• _TASK PROMPT_: Please, could you print all the lines below exactly, leaving out the pictures?
** Opening TASK DATA block **
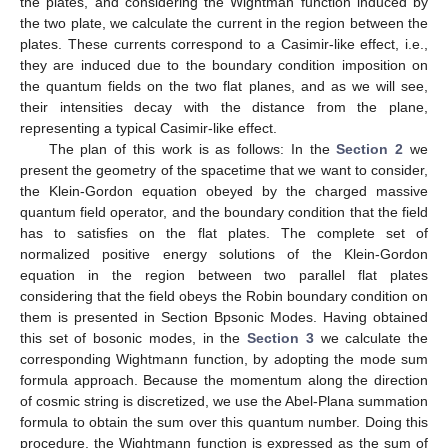
the plates, and considering the Wightman function induced by
the two plate, we calculate the current in the region between the
plates. These currents correspond to a Casimir-like effect, i.e.,
they are induced due to the boundary condition imposition on
the quantum fields on the two flat planes, and as we will see,
their intensities decay with the distance from the plane,
representing a typical Casimir-like effect.
The plan of this work is as follows: In the
Section 2
we
present the geometry of the spacetime that we want to consider,
the Klein-Gordon equation obeyed by the charged massive
quantum field operator, and the boundary condition that the field
has to satisfies on the flat plates. The complete set of
normalized positive energy solutions of the Klein-Gordon
equation in the region between two parallel flat plates
considering that the field obeys the Robin boundary condition on
them is presented in Section Bpsonic Modes. Having obtained
this set of bosonic modes, in the
Section 3
we calculate the
corresponding Wightmann function, by adopting the mode sum
formula approach. Because the momentum along the direction
of cosmic string is discretized, we use the Abel-Plana summation
formula to obtain the sum over this quantum number. Doing this
procedure, the Wightmann function is expressed as the sum of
** Closing TASK DATA block **
• _SOLUTION_:
the plates, and considering the Wightman function induced by
the two plate, we calculate the current in the region between the
plates. These currents correspond to a Casimir-like effect, i.e.,
they are induced due to the boundary condition imposition on
the quantum fields on the two flat planes, and as we will see,
their intensities decay with the distance from the plane,
representing a typical Casimir-like effect.
The plan of this work is as follows: In the
Section 2
we
present the geometry of the spacetime that we want to consider,
the Klein-Gordon equation obeyed by the charged massive
quantum field operator, and the boundary condition that the field
has to satisfies on the flat plates. The complete set of
normalized positive energy solutions of the Klein-Gordon
equation in the region between two parallel flat plates
considering that the field obeys the Robin boundary condition on
them is presented in Section Bpsonic Modes. Having obtained
this set of bosonic modes, in the
Section 3
we calculate the
corresponding Wightmann function, by adopting the mode sum
formula approach. Because the momentum along the direction
of cosmic string is discretized, we use the Abel-Plana summation
formula to obtain the sum over this quantum number. Doing this
procedure, the Wightmann function is expressed as the sum of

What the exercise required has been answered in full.